Saudi Arabian starlets hoping the latest spin-off of the popular Got Talent franchise will launch their careers are likely to be disappointed, with both women and music strictly banned from proceedings.
The oasis city of Buraydah in the conservative kingdom's north has jumped on the popular format, but as a centre for Wahhabism – the austere branch of Islam which is dominant in Saudi Arabia – Buraydah's Got Talent is unlikely to discover the country's equivalent of Susan Boyle, who was runner-up of ITV1's Britain's Got Talent.
Millions across the region are already following Arabs Got Talent, the Middle East's official spin-off of Simon Cowell's popular franchise, stars of which include 18-year-old Emirati singer Shamma Hamdan, who has caused a stir with her masculine attire and decision to appear without a headscarf. Buraydah's version will be notably more muted. "Do you have a talent, or a skill, or a beautiful voice?" the promotional material reads, before specifying that only men are eligible to join and musical accompaniment, singing and dancing is banned.

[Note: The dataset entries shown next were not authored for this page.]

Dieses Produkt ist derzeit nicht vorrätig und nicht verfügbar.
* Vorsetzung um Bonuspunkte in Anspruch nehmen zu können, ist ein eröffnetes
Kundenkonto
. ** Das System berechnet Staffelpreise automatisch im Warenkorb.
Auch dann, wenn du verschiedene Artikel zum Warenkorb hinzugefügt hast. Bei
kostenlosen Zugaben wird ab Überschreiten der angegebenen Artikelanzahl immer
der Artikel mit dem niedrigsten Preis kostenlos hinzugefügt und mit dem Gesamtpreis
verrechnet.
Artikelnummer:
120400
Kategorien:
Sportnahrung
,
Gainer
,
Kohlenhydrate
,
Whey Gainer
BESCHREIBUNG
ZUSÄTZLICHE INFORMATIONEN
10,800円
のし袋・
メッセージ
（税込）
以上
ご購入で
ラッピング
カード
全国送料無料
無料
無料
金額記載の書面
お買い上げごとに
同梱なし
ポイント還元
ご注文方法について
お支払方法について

Competitors will be permitted to show off their talents in religious chanting, poetry and sporting feats, the pan-Arab daily Al Hayat reported. Organised by a local internet forum, the competition will take place in an outside arena in front of a jury comprised of a local poet, a television producer and presenters, event organiser Jalawi al-Shakair told the newspaper.
Since Arabs Got Talent, which is aired on Dubai-based satellite channel MBC4, it has been hard to avoid in the region, its live shows are played in coffee shops from Cairo to Beirut. It is one of 39 spin-offs of the format across the globe and was won last year by an Egyptian satirical poet Amr Katamesh, who took home 500,000 Saudi riyals (£85,950) and a Chevrolet car.